- **TASK**: Work out the number of lines in the records that include the word "Medias"; reply with that number alone.

- **RECORDS FOR THE TASK**:
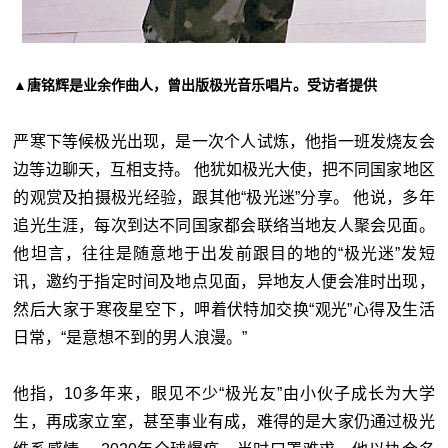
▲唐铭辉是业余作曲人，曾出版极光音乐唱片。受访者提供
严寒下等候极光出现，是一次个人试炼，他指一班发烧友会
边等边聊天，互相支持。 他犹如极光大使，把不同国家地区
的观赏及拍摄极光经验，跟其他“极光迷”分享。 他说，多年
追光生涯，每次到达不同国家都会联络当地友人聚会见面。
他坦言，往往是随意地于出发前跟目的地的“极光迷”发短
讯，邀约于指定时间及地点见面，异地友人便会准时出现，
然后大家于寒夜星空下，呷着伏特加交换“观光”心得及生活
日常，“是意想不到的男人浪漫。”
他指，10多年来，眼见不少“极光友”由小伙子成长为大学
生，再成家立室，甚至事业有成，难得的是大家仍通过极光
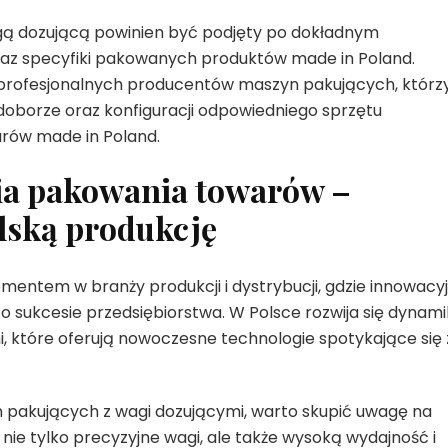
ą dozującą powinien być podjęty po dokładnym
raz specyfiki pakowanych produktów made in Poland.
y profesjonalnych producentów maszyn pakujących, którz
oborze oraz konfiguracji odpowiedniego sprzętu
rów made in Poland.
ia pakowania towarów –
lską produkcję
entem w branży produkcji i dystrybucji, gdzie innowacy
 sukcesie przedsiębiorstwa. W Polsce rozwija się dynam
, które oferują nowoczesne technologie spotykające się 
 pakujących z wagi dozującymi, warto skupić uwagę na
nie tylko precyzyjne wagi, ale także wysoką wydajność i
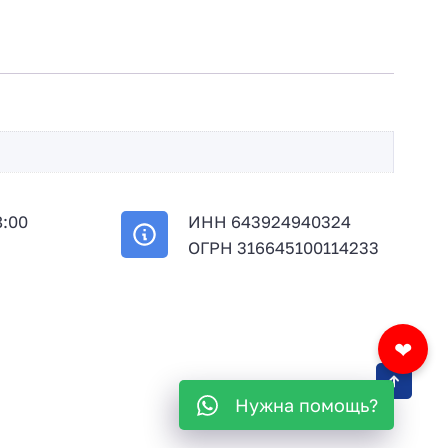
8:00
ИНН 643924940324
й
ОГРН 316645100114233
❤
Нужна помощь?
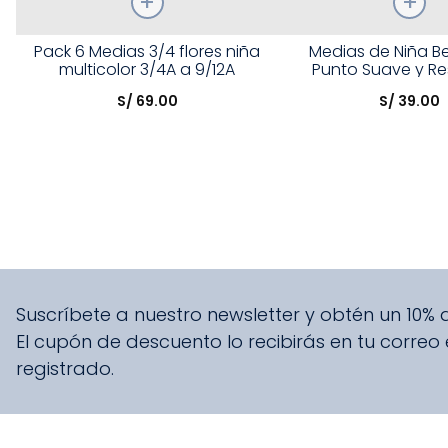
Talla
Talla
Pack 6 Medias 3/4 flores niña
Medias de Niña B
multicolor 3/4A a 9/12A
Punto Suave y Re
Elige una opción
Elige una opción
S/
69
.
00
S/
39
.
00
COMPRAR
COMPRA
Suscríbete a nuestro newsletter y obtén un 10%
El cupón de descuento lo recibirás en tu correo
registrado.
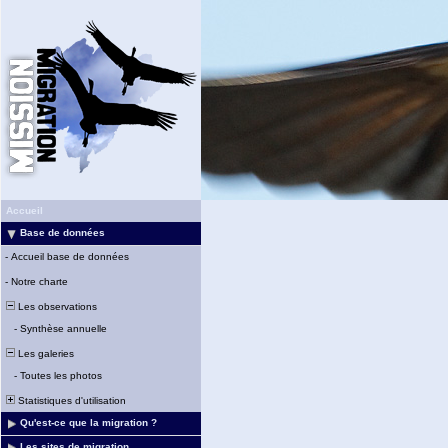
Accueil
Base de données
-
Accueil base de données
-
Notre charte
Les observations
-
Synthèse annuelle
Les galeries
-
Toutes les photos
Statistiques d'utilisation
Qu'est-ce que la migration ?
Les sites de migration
---
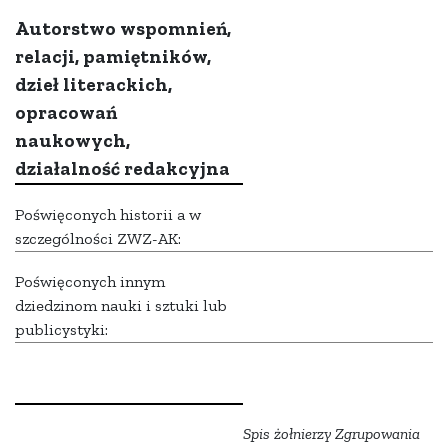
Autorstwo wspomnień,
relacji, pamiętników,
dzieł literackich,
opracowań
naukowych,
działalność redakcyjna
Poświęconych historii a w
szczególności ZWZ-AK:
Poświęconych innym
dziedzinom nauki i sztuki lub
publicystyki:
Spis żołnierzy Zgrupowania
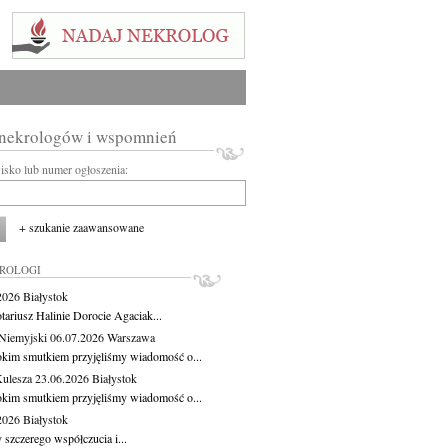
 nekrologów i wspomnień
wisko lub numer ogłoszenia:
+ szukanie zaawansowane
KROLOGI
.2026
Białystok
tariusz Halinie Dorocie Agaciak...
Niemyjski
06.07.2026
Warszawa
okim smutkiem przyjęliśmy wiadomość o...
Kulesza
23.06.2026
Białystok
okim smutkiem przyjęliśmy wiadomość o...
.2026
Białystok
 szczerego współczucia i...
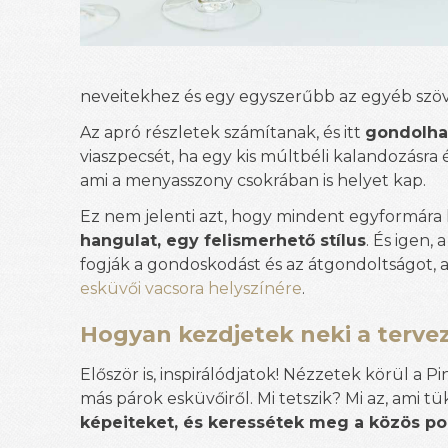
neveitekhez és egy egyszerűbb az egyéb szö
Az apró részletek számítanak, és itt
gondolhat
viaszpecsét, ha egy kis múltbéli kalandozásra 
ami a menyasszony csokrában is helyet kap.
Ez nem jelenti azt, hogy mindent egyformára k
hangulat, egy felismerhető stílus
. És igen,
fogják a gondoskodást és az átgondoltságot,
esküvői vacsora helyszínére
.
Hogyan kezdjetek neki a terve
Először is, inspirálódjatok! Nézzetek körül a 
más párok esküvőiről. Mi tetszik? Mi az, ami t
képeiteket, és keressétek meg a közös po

- **THE COMPLETED TASK**: 2